(Records from a data collection)
┏━━

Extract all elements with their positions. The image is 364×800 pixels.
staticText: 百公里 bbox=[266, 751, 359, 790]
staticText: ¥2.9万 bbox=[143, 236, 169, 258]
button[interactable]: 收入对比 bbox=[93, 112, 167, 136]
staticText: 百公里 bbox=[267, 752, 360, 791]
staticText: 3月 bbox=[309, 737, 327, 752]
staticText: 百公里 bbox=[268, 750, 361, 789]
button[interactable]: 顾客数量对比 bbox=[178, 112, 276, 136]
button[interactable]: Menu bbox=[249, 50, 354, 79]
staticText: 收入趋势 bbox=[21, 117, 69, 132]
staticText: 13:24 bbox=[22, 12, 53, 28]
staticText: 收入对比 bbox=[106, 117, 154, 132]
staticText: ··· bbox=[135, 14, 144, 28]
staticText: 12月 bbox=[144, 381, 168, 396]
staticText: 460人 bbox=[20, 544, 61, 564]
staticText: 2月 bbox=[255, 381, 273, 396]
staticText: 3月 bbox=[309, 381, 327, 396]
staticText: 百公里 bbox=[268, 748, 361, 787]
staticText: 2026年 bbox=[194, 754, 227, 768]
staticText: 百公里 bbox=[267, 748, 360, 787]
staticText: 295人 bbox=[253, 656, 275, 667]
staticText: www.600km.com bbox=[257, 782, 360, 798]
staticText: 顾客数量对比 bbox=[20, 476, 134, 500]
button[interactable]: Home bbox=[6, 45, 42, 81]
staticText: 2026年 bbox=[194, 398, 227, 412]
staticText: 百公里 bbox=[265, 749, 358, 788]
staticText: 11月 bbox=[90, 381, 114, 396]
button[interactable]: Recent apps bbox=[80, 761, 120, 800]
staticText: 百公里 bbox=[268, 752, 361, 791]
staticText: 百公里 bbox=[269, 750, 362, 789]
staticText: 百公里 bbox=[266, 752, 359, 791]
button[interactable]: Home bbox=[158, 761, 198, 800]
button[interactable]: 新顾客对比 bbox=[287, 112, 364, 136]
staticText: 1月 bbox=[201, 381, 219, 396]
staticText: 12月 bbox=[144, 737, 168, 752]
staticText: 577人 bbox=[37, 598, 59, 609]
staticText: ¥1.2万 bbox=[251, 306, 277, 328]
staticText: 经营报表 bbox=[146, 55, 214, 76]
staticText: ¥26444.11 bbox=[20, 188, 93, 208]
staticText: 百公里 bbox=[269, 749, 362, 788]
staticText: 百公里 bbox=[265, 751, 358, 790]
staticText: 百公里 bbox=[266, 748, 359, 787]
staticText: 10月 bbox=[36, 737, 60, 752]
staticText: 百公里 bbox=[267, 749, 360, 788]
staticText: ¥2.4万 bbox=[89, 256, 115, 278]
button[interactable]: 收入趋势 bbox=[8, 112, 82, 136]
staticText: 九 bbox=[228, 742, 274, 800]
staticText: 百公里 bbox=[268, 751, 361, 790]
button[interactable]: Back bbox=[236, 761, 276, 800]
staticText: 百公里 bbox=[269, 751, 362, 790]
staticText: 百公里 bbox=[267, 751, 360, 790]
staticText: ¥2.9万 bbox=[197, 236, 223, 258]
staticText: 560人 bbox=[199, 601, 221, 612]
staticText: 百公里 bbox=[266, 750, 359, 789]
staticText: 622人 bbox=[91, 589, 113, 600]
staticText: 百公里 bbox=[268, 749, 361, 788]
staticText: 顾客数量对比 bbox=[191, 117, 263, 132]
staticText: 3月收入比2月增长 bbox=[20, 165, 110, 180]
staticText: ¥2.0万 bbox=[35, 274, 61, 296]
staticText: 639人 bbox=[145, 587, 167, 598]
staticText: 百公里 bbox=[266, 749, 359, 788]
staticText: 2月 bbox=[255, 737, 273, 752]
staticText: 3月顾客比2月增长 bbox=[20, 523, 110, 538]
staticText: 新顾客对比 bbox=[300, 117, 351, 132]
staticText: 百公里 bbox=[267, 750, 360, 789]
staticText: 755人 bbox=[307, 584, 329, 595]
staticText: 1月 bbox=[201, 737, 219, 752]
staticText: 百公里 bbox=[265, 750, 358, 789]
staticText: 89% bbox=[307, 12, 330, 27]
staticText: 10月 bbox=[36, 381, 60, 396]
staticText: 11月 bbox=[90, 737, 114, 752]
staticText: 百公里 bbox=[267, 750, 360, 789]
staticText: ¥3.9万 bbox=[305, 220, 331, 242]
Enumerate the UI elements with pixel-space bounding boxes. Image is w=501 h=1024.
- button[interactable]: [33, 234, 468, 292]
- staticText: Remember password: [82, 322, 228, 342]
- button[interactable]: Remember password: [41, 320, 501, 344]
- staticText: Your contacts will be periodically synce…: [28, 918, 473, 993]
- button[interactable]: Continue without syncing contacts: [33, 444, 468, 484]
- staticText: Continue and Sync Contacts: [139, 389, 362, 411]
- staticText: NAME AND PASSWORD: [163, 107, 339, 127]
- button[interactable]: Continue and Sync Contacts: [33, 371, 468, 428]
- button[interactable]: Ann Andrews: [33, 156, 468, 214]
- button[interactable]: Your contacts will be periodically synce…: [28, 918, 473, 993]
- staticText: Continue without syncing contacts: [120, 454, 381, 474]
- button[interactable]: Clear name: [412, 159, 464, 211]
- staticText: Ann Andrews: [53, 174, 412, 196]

┗━━

> **Requirement**:
Go through the entries and return each line where the word "will" occurs.

> **Solution**:
- staticText: Your contacts will be periodically synce…: [28, 918, 473, 993]
- button[interactable]: Your contacts will be periodically synce…: [28, 918, 473, 993]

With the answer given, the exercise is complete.